Beiträge von Tobbert

    Meine Lieblingsoption für Plasmawerfer sind ja die Raptors. Da tut es nicht so weh, wenn mal einer beim Überladen stirbt und ich spar mir die Punkte für den Lord, der mitschockt. Dazu ist es natürlich die absolute Budget-Lösung. :D

    Wobei Plague Marines auch einen guten Eindruck machen als Plasmaträger. Natürlich sind die nicht so mobil, aber falls sie für Death Guard als Standard zählen, sind die super, weil man für knapp 400 Punkte seine Standardsektion fürs Batallion voll macht und dafür 9 Plasmas bekommt, die auch etwas schwieriger wegzuschießen sind.
    Wobei auch die anderen Ausrüstungsoptionen nicht schlecht aussehen... Da neigt man ja fast dazu, sich eine Box zu holen, falls eine rauskommt.

    Wenn die Angriffsreichweite für Warpklauen ein Problem ist, warum nicht einfach einen Hexer mit Warptime hinterher schocken? Problem gelöst. ^^ (zumindest meistens...kann man ja auch vergeigen den Psitest :O:tongue: )

    Dann würde ich aber eher die >55 Punkte für ein paar Termis zusammenkratzen. Die können sogar als Khorne gespielt werden und damit ihre Angriffswürfe wiederholen mit der Ikone.

    Und für Warptime gibts auch lohnenswertere Ziele wie Rhinos, Klauenmonstren oder Dämonenprinzen.


    Ich sage ja nicht, dass die Warpkrallen nicht spielbar sind, das denke ich nicht. Aber wenn man sie nicht unbedingt mitnehmen will, gibt es oft keinen Grund, sie mitzunehmen, weil ihre Nische etwas klein ist. Z.B. als World Eaters machen die schon ganz anständig Schaden (an den richtigen Zielen).
    Aber immer wenn ich mir denke, dass Warpkrallen von einer Legionstaktik oder einem Stratagem profitieren würden, merke ich, dass andere Einheiten mindestens genauso stark davon profitieren.

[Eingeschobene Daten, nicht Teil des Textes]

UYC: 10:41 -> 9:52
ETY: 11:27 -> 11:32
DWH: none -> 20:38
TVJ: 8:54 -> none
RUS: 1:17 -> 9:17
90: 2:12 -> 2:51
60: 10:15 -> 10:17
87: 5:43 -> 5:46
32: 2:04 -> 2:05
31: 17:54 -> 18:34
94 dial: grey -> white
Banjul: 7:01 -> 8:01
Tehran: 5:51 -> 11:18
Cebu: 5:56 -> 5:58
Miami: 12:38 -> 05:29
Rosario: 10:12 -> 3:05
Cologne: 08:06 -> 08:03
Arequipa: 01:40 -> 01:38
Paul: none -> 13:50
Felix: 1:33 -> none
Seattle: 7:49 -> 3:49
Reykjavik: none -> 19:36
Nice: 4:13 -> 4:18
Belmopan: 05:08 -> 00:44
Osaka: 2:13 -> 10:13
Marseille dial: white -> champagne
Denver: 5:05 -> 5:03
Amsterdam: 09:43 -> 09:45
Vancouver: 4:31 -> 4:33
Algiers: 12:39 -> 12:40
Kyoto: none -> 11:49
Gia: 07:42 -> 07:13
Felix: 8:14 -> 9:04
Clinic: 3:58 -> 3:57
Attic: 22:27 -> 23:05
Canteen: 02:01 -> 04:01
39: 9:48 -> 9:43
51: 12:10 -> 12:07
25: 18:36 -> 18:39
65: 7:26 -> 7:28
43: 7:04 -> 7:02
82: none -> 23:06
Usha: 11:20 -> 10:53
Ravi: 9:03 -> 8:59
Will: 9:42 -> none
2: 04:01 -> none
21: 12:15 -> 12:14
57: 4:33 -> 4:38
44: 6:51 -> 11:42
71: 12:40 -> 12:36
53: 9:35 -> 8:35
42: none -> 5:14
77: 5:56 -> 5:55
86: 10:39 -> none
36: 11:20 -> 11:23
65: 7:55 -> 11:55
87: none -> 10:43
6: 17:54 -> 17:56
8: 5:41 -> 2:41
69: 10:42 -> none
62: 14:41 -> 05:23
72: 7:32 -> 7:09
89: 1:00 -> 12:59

    Das sollte bei Space Marines auch so sein. Da finde ich persönlich aber, dass man viel mehr Auswahl hat.

    Für Nahkämpfer ist die Auswahl ja ganz zufriedenstellend. Emperors Children ist gegen andere Nahkämpfer super gut, World Eaters erhöht den Schaden der meisten Einheiten um 33-50% und Renegaten machen einen viel viel mobiler.
    Da sind die loyalen Marines ähnlich gut dran. Black Templars und White Scars sind beide gute Effekte und für alle Einheiten nützlich, auf die sie wirken. Da zieht das Chaos mMn leicht den kürzeren, auf Helbrutes lohnt sich der World Eaters Effekt kaum, den Helbrut als Renegat zu spielen zwingt dir praktisch ein Setup mit 2 Nahkampfwaffen auf.

    Und für Beschusseinheiten ist mMn nur die Alpha Legion wirklich gut, der Rest eher weniger. Da sind die SM stark im Vorteil. Devastoren oder Cybots lohnen sich als Salamaders oder als Raven Guard besonders. Ultramarines ist auch auf vielen Einheiten sehr brauchbar.

    Bei den Chaos Space Marines:
    Black Legion funktioniert mit Helbrutes fast gar nicht, weil die höchstens 2 Kombibolter in ihre Fäuste einbauen können, bei Bikern macht es durchschnittlich einen extra Boltertreffer/0.5 Plasmatreffer pro Modell aus. Moral wie unten bei den Word Bearers.
    Die Night Lords Taktik ist nur gut auf Einheiten, die in 6" vom Gegner stehen wollen.
    Word Bearers lohnt sich auf Cybots 0 und auf Bikern erst wenn man die Einheiten extrem groß macht.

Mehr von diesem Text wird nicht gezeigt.